Bladder cancer is the fourth most common cancer in men and the ninth most common malignancy in women. It accounts for 3.0% of all cancer deaths in the male population and 1.5% of all cancer deaths in females [1].
Epidemiological and experimental data indicate a significant connection between chemical compounds and serious disorders as well as the development and progression of several cancers including urinary tract tumours [2-9]. Many chemicals, including heavy metals and trace elements, have been shown to be carcinogens for bladder cancer [10-12]. Experimental studies have demonstrated that cadmium can induce both benign and malignant tumour formation at various sites including the urinary tract [13-16]. Similarly, two epidemiological analyses of people exposed to Cd have reported possible associations between cadmium and bladder urothelial carcinoma [17, 18]. Additionally, higher Cd levels in the urine of patients with this tumour have been reported, further suggesting its contribution to carcinogenesis [19]. Thus far, however, there has been no demonstrable direct evidence for the association of cadmium with human urothelial carcinoma of the bladder.
In our study, we measured the concentration of cadmium in the tissue of the bladder tumour and compared this to the content in non-cancerous tissue. In addition, the concentration of Cd in the blood of patients with bladder tumours was compared to control samples from the patients with non-neoplasm or heavy metals-related diseases of the urinary system. Finally, we evaluated the resultant levels depending on the stage of the tumour.

Material and methods

This study was approved by the Medical Ethics Committee for Human Studies of the Medical University in Bialystok, Poland, and all the procedures were carried out in accordance with the Helsinki Declaration of 1975, as revised in 1983. The study was conducted on 36 patients with histologically proven urothelial carcinoma of the bladder, without lymph node involvement or distant metastases. The patients included 30 men aged between 41 and 88 (on average 68.5 years old) and 6 women aged between 52 and 78 (on average 67 years old). Non-muscle invasive cancers (Tis – Ta – T1) occurred in 22 cases and muscle-invasive tumours (T2 – T3 – T4) in 14 patients. The grade of histological malignancy G1, G2 and G3 was found, respectively, in 10, 13, and 10 patients, whereas it was not possible to establish with certainty the actual grade of malignancy in 3 patients. Five patients had primary non-muscle invasive bladder cancer, whereas recurrent urothelial carcinoma of the bladder was diagnosed in 31 individuals (17 people with non-muscle invasive bladder cancer with disease duration of between 6 months and 4 years, and 14 cases with muscle invasive bladder cancer with primary non-muscle invasive bladder tumour diagnosed between 6 months and 2 years earlier).
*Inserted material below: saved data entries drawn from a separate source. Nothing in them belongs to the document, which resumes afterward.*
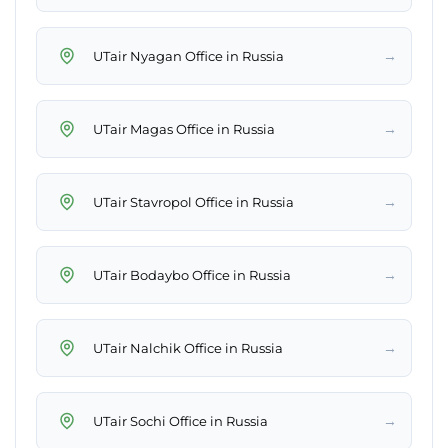
→
UTair Nyagan Office in Russia
→
UTair Magas Office in Russia
→
UTair Stavropol Office in Russia
→
UTair Bodaybo Office in Russia
→
UTair Nalchik Office in Russia
→
UTair Sochi Office in Russia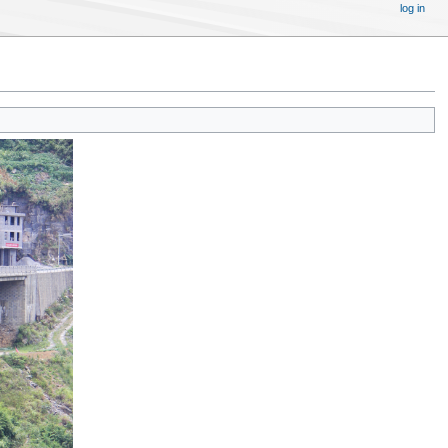
log in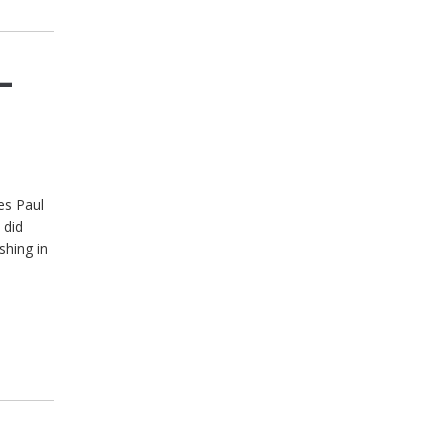
–
es Paul
 did
shing in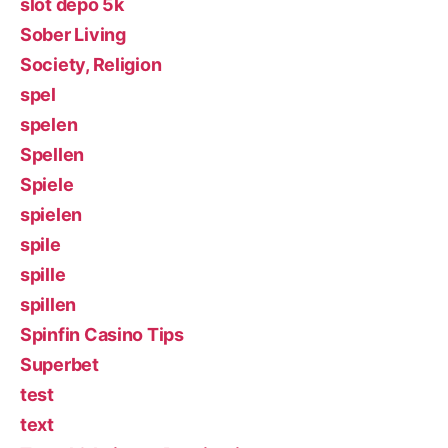
slot depo 5k
Sober Living
Society, Religion
spel
spelen
Spellen
Spiele
spielen
spile
spille
spillen
Spinfin Casino Tips
Superbet
test
text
All individuals had normal renal and liver function tests and abdominal ultrasound did not reveal any abnormalities. Blood tests and urinalysis were within the normal range limits. None of our patients had renal, pancreatic or lung malignancy. Moreover, none of the men under investigation had testicular or prostate cancer.
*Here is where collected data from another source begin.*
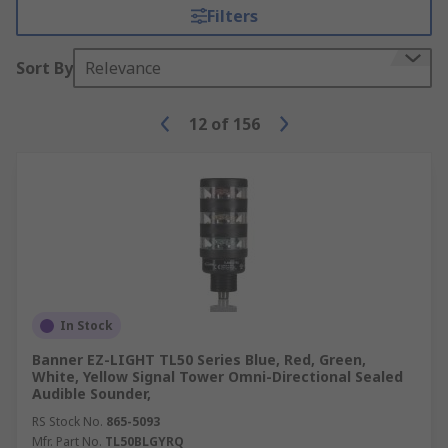
Filters
Sort By
Relevance
12
of
156
In Stock
Banner EZ-LIGHT TL50 Series Blue, Red, Green,
White, Yellow Signal Tower Omni-Directional Sealed
Audible Sounder,
RS Stock No.
865-5093
Mfr. Part No.
TL50BLGYRQ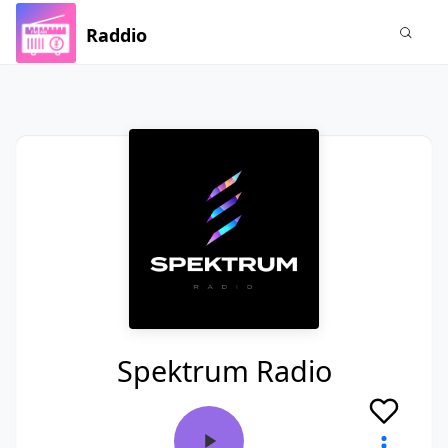
Raddio
Spektrum Radio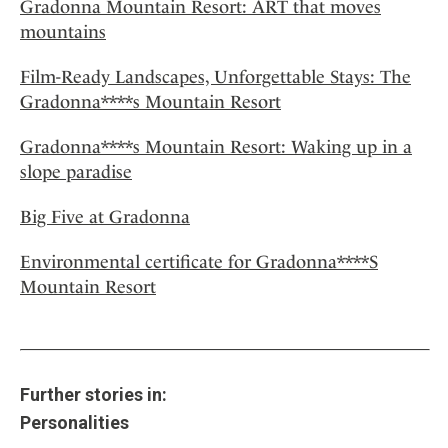
Gradonna Mountain Resort: ART that moves
mountains
Film-Ready Landscapes, Unforgettable Stays: The
Gradonna****s Mountain Resort
Gradonna****s Mountain Resort: Waking up in a
slope paradise
Big Five at Gradonna
Environmental certificate for Gradonna****S
Mountain Resort
Further stories in:
Personalities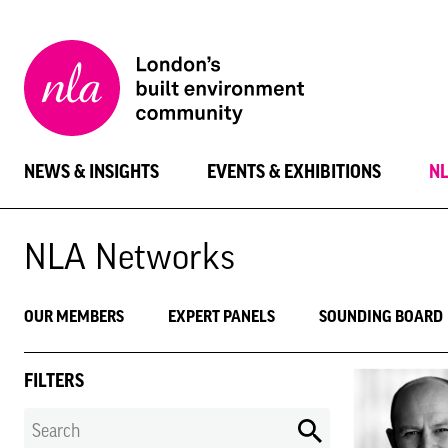
New
London
Architecture
NEWS & INSIGHTS
EVENTS & EXHIBITIONS
N
NLA Networks
OUR MEMBERS
EXPERT PANELS
SOUNDING BOARD
FILTERS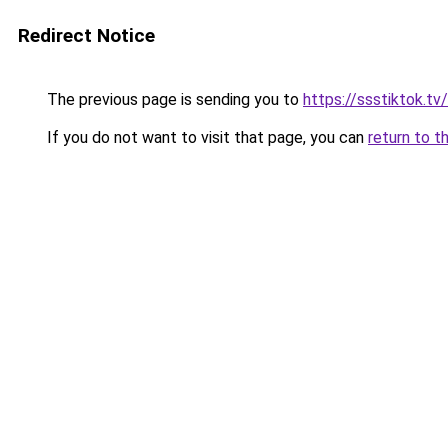
Redirect Notice
The previous page is sending you to
https://ssstiktok.t
If you do not want to visit that page, you can
return to t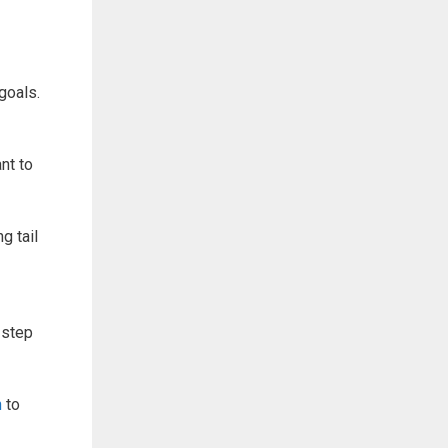
goals.
nt to
g tail
 step
h
to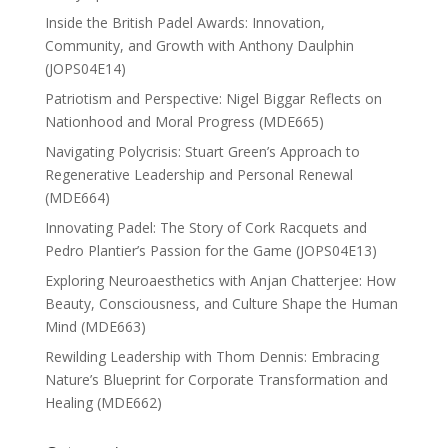
Inside the British Padel Awards: Innovation,
Community, and Growth with Anthony Daulphin
(JOPS04E14)
Patriotism and Perspective: Nigel Biggar Reflects on
Nationhood and Moral Progress (MDE665)
Navigating Polycrisis: Stuart Green’s Approach to
Regenerative Leadership and Personal Renewal
(MDE664)
Innovating Padel: The Story of Cork Racquets and
Pedro Plantier’s Passion for the Game (JOPS04E13)
Exploring Neuroaesthetics with Anjan Chatterjee: How
Beauty, Consciousness, and Culture Shape the Human
Mind (MDE663)
Rewilding Leadership with Thom Dennis: Embracing
Nature’s Blueprint for Corporate Transformation and
Healing (MDE662)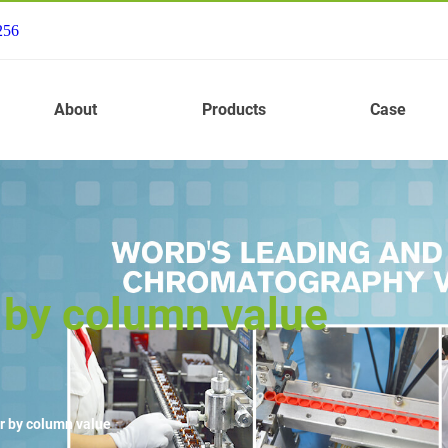
256
About
Products
Case
 by column value
r by column value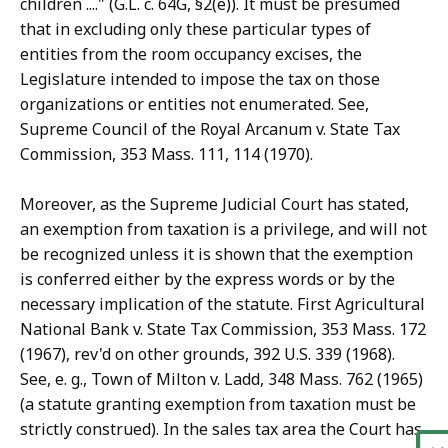
children ...." (G.L. c. 64G, §2(e)). It must be presumed
that in excluding only these particular types of
entities from the room occupancy excises, the
Legislature intended to impose the tax on those
organizations or entities not enumerated. See,
Supreme Council of the Royal Arcanum v. State Tax
Commission, 353 Mass. 111, 114 (1970).
Moreover, as the Supreme Judicial Court has stated,
an exemption from taxation is a privilege, and will not
be recognized unless it is shown that the exemption
is conferred either by the express words or by the
necessary implication of the statute. First Agricultural
National Bank v. State Tax Commission, 353 Mass. 172
(1967), rev'd on other grounds, 392 U.S. 339 (1968).
See, e. g., Town of Milton v. Ladd, 348 Mass. 762 (1965)
(a statute granting exemption from taxation must be
strictly construed). In the sales tax area the Court has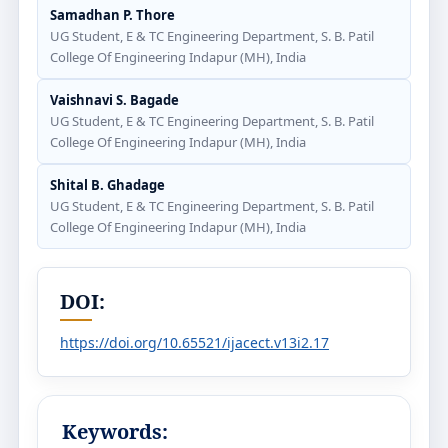
Samadhan P. Thore
UG Student, E & TC Engineering Department, S. B. Patil
College Of Engineering Indapur (MH), India
Vaishnavi S. Bagade
UG Student, E & TC Engineering Department, S. B. Patil
College Of Engineering Indapur (MH), India
Shital B. Ghadage
UG Student, E & TC Engineering Department, S. B. Patil
College Of Engineering Indapur (MH), India
DOI:
https://doi.org/10.65521/ijacect.v13i2.17
Keywords:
The tumours were removed by transurethral resection (TURBT) in 29 patients and by cystectomy in 7 patients. Just after the bladder or the tumour itself had been removed, samples of 1 γ of cancer tissue were taken and stored after being snap frozen in liquid nitrogen. Before bladder or tumour removal, three-millilitre samples of venous blood were collected from the basilic vein using Vacutainer vacuum sets.
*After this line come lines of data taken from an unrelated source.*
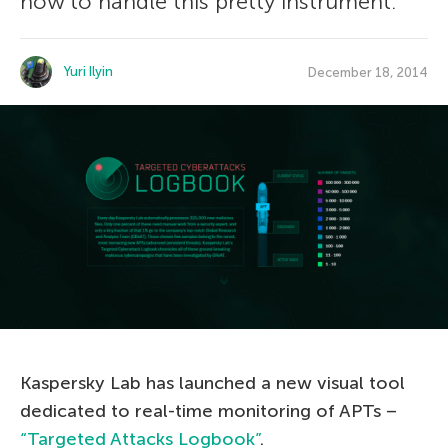
how to handle this pretty instrument.
Yuri Ilyin
December 18, 2014
Kaspersky Lab has launched a new visual tool
dedicated to real-time monitoring of APTs –
“Targeted Attacks Logbook”
.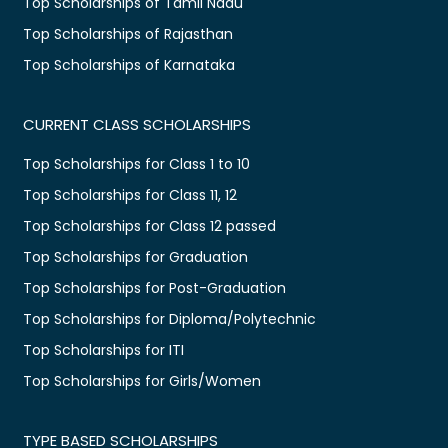
Top Scholarships of Tamil Nadu
Top Scholarships of Rajasthan
Top Scholarships of Karnataka
CURRENT CLASS SCHOLARSHIPS
Top Scholarships for Class 1 to 10
Top Scholarships for Class 11, 12
Top Scholarships for Class 12 passed
Top Scholarships for Graduation
Top Scholarships for Post-Graduation
Top Scholarships for Diploma/Polytechnic
Top Scholarships for ITI
Top Scholarships for Girls/Women
TYPE BASED SCHOLARSHIPS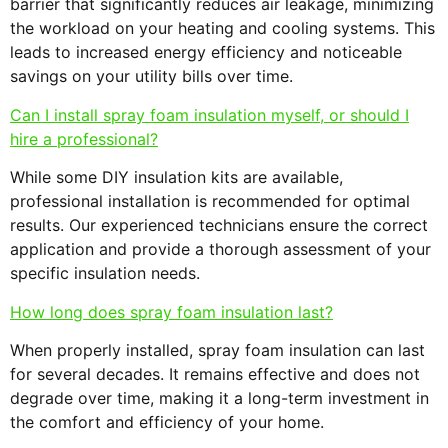
barrier that significantly reduces air leakage, minimizing
the workload on your heating and cooling systems. This
leads to increased energy efficiency and noticeable
savings on your utility bills over time.
Can I install spray foam insulation myself, or should I
hire a professional?
While some DIY insulation kits are available,
professional installation is recommended for optimal
results. Our experienced technicians ensure the correct
application and provide a thorough assessment of your
specific insulation needs.
How long does spray foam insulation last?
When properly installed, spray foam insulation can last
for several decades. It remains effective and does not
degrade over time, making it a long-term investment in
the comfort and efficiency of your home.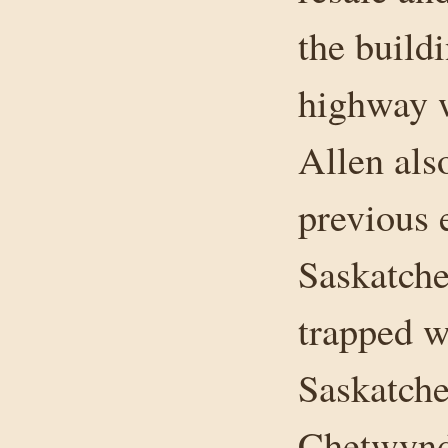
the build
highway 
Allen als
previous 
Saskatche
trapped w
Saskatche
Chetwynd 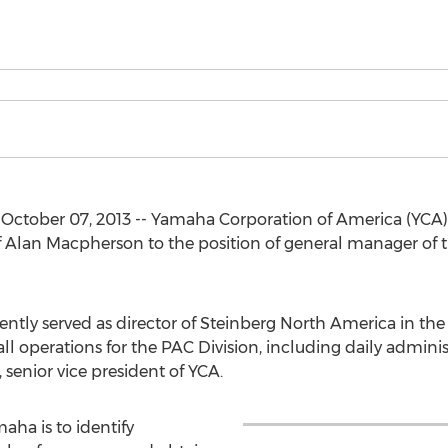
 October 07, 2013 -- Yamaha Corporation of America (YCA
Alan Macpherson to the position of general manager of 
tly served as director of Steinberg North America in th
ll operations for the PAC Division, including daily adminis
 senior vice president of YCA.
aha is to identify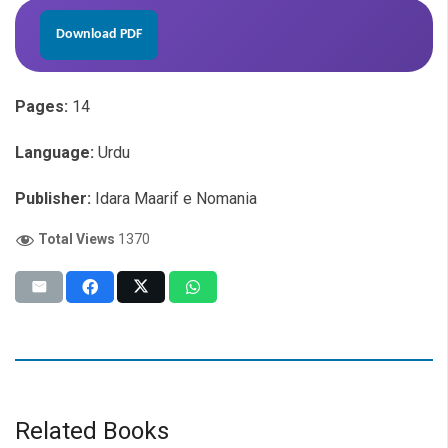
Download PDF
Pages:
14
Language:
Urdu
Publisher:
Idara Maarif e Nomania
Total Views
1370
Related Books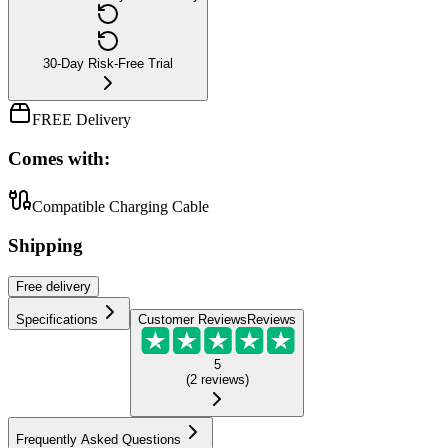
30-Day Risk-Free Trial
FREE Delivery
Comes with:
Compatible Charging Cable
Shipping
Free
delivery
Specifications
Customer Reviews
Reviews
5
(
2
reviews
)
Frequently Asked Questions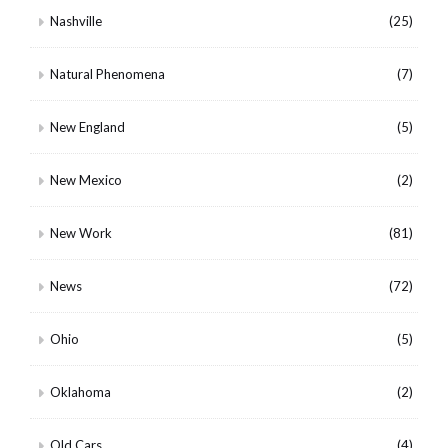
Nashville
(25)
Natural Phenomena
(7)
New England
(5)
New Mexico
(2)
New Work
(81)
News
(72)
Ohio
(5)
Oklahoma
(2)
Old Cars
(4)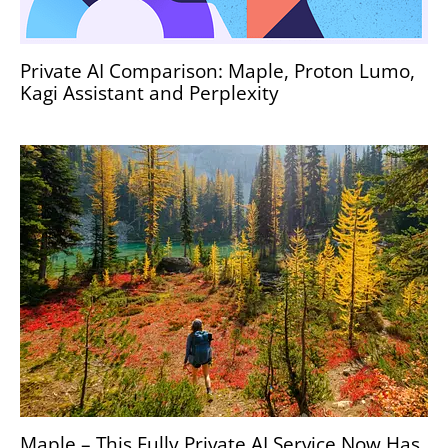
Private AI Comparison: Maple, Proton Lumo,
Kagi Assistant and Perplexity
Maple – This Fully Private AI Service Now Has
The control material consisted of 15 one-gram samples of bladder tissue taken from sex- and age-matched individuals, who had died from trauma (n = 15). Samples were taken during autopsy from 12 male cadavers aged 54-77 (on average 64 years old) and 3 females aged 57-76 (on average 65.5 years old).
Next, 15 three-millilitre samples of venous blood from the corresponding sex-and-age-matched patients, who were in fasting states with non-neoplasm or heavy metal-related diseases of the urinary system (1 woman with benign pelvic-ureteric junction obstruction, 3 with stress incontinence, 3 men with scrotal injury, 3 with renal injury, 2 with benign urethral stricture and 3 with hydrocele), were collected in Vacutainer vacuum sets and used in the control group. There were 11 samples taken from male patients aged 43-86 (on average 67 years old), and 4 from females aged 52-78 (on average 67.5 years old). There was no difference in socioeconomic status between the cases and controls. Neither group had occupational exposure to cadmium.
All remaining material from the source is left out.